Video games tend to have a bad rap for making the players stupider, but researchers are starting to think that video games can serve as a form of "brain training." Studied have implied that playing video games might have a role in "beefing up" the player's decision-making skills and self control. With that knowledge in mind, these video games might also double as a mental gym!
A 2009 study conducted by the University of Rochester found that first-person shooting games, like Call of Duty, can actually boost the player's "contrast sensitivity function" (the ability to detect minor changes in how bright an image is for those who don't speak science). Who knew that a game built around shooting people could help you be better at driving at night?
Much like an actual sport, sports video games can help improve your hand-eye coordination. Even though you're not learning the physical skills of a sport, you're still learning strategy and decision making that would come from real life athletic scenarios. Score!
Super Mario 64 can bulk up your brain. A study found that playing the game can actually increase brain size, which, as study leader Simon Kühn states, "proves that specific brain regions can be trained by means of video games." So while you're trying to rescue Princess Peach, you're also getting swole - brain swole.
Who knew that urban planning could be so fun?

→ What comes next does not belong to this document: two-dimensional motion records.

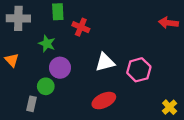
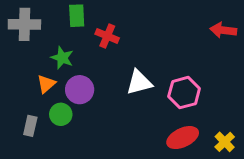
orange triangle: (12, 60) -> (46, 84), moved, turned 32
red ellipse: (104, 101) -> (183, 138), moved
gray rectangle: (32, 104) -> (30, 126), moved

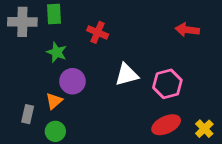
green rectangle: (77, 16) -> (54, 14), moved
red arrow: (223, 30) -> (187, 30), moved
orange triangle: (46, 84) -> (54, 101), moved
green circle: (61, 114) -> (55, 131), moved

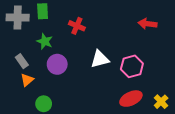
orange triangle: (54, 101) -> (27, 80), moved
gray rectangle: (28, 114) -> (22, 61), moved, turned -48

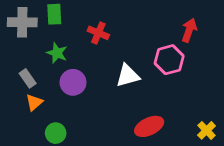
red arrow: (148, 24) -> (189, 30), turned 102
pink hexagon: (132, 66) -> (169, 60), moved
red ellipse: (131, 99) -> (149, 126), moved

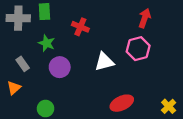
red arrow: (189, 30) -> (145, 18), moved
orange triangle: (34, 102) -> (14, 88), moved

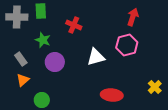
orange triangle: (14, 88) -> (23, 80), moved
red ellipse: (122, 103) -> (112, 95), turned 30
yellow cross: (169, 106) -> (155, 87), moved

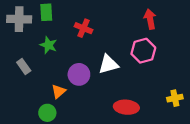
red arrow: (133, 17) -> (150, 19), turned -30
purple circle: (55, 62) -> (79, 74), moved
orange triangle: (23, 80) -> (59, 91), moved
yellow cross: (155, 87) -> (175, 98), turned 32

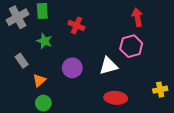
gray cross: (19, 19) -> (18, 17), turned -30
white triangle: (108, 64) -> (108, 66), moved
orange triangle: (59, 91) -> (39, 80), moved

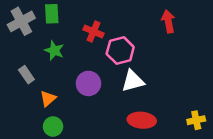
pink hexagon: (131, 46) -> (120, 50), moved
yellow cross: (160, 90) -> (196, 120), moved

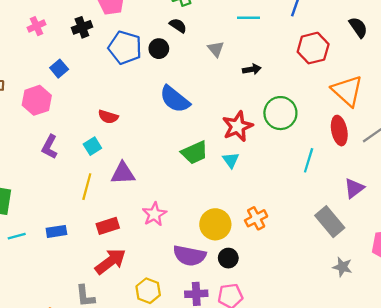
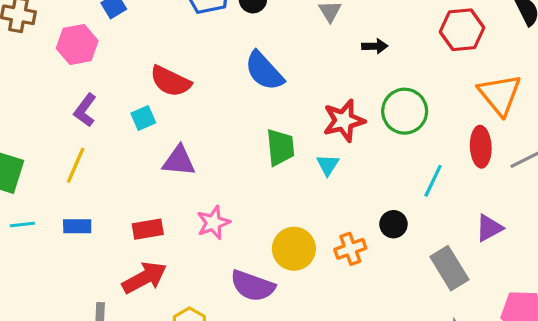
red semicircle: (108, 117) -> (171, 81), size x1.5
green trapezoid: (195, 153) -> (280, 147), turned -80
yellow line: (87, 187) -> (76, 165), moved
black circle: (228, 258) -> (393, 224), moved

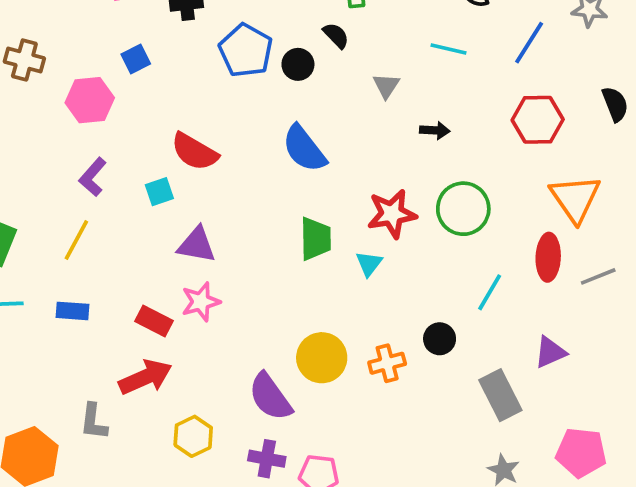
pink star: (213, 223) -> (201, 302), moved
red rectangle: (148, 229) -> (154, 321), turned 32
purple semicircle: (253, 286) -> (270, 397), turned 30

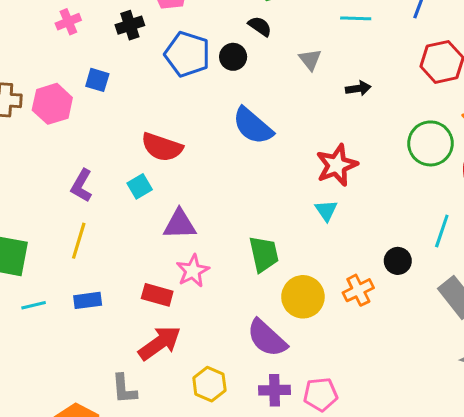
blue square: (136, 59) -> (97, 80), turned -35
pink hexagon: (90, 100) -> (52, 104), moved
green circle: (463, 209) -> (430, 143), moved
green trapezoid: (316, 239) -> (264, 254), moved
cyan line: (490, 292) -> (442, 231), moved

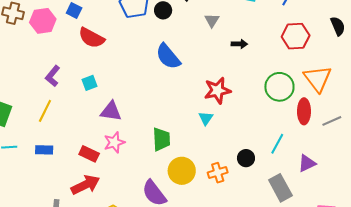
red semicircle: (162, 147) -> (91, 38), moved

Sim City is, as the title suggests, a simulation game where the player builds a city. Zoning, maintenance of public services and dealing with the inevitable natural disaster (tornadoes, anyone?) make this game a teaching tool in how to manage the finite resources of a city and how each decision has consequences — but in a fun way.
Minecraft has been used as an education tool across the world. Kids are learning everything from city planning to science to new languages via the video game. Per Eric Klopfer, a professor and the director of the Massachusetts Institute of Technology’s Scheller Teacher Education Program, “Minecraft extends kids’ spatial reasoning skills, construction skills and understanding of planning. In many ways, it’s like a digital version of Lego.” It's fun and functional!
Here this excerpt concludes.